Final MH370 report spells out exactly why missing flight has never been found

ROUTE

– Flying a commonly used route, MH370 departed from Kuala Lumpur at 12.21am March 8, 2014, and was scheduled to land in Beijing at 6.30am

PASSENGERS AND CREW

– The Boeing 777-200 was carrying 227 passengers and a crew of 12

– The flight manifest includes 14 nationalities.
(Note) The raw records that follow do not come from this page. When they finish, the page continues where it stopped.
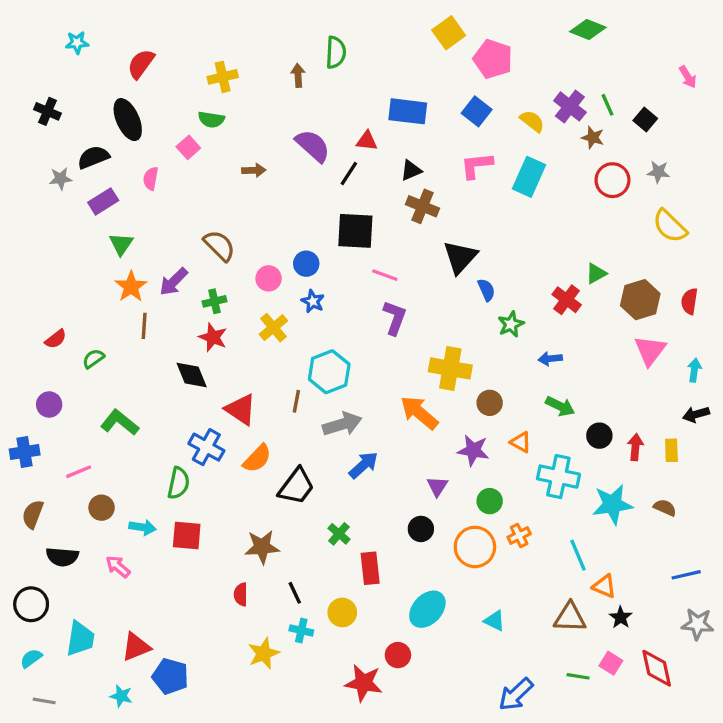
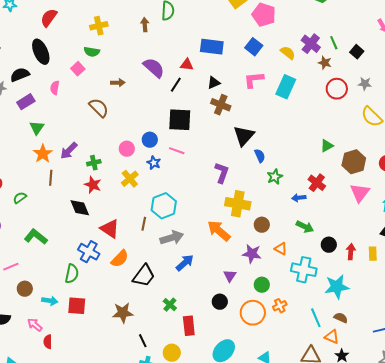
brown semicircle: (219, 246) -> (99, 108), moved
pink line: (385, 275) -> (177, 151), moved
red cross: (567, 300) -> (317, 183), moved
purple L-shape: (395, 318) -> (222, 173), moved
brown semicircle: (665, 508) -> (341, 318), moved
red semicircle: (241, 594) -> (48, 342), moved

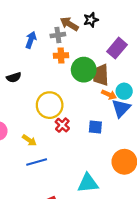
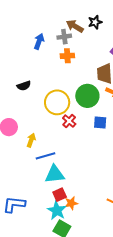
green circle: (84, 70) -> (87, 96), moved
black semicircle: (14, 77) -> (24, 86), moved
yellow arrow: (29, 140) -> (31, 140), moved, turned -104
cyan triangle: (88, 183) -> (55, 174), moved

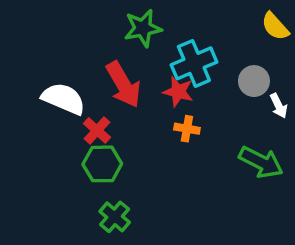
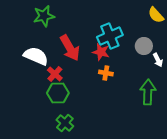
green star: (143, 28) -> (44, 16), moved
green arrow: (261, 162) -> (148, 92), turned -115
Two-thirds of the passengers were Chinese

– Veteran pilot Zaharie Ahmad Shah headed an all-Malaysian crew

– Seven people from Australia were on board: Rodney and Mary Burrows; Catherine and Robert Lawton; Li Yuan; Gu Naijun; and New Zealander Paul Weeks

DISAPPEARANCE

– Less than an hour after take-off, contact with the plane was lost

– ‘Good night Malaysian three seven zero’ were the last words spoken from the cockpit

– No distress signal was transmitted

– Malaysian authorities said the aircraft’s transponders were manually shut off as it crossed from Malaysian into Vietnamese airspace

– Analysis of flight data led search authorities to believe the plane headed to the Southern Indian Ocean and crashed into the sea

– In March 2016, it was announced that two pieces of debris found off the coast of east Africa were consistent with panels from the Boeing 777 aircraft

– The search was called off in January 2017 before Malaysia agreed to a ‘no find, no fee’ deal with Ocean Infinity, a private company that searched from January until calling it off in May, 2018

– On July 30 2018, investigators said they had not been able to conclusively determine the cause of the plane crash, but they did not believe the pilot was behind the change in direction and ‘unlawful interference by a third party’ could not be ruled out.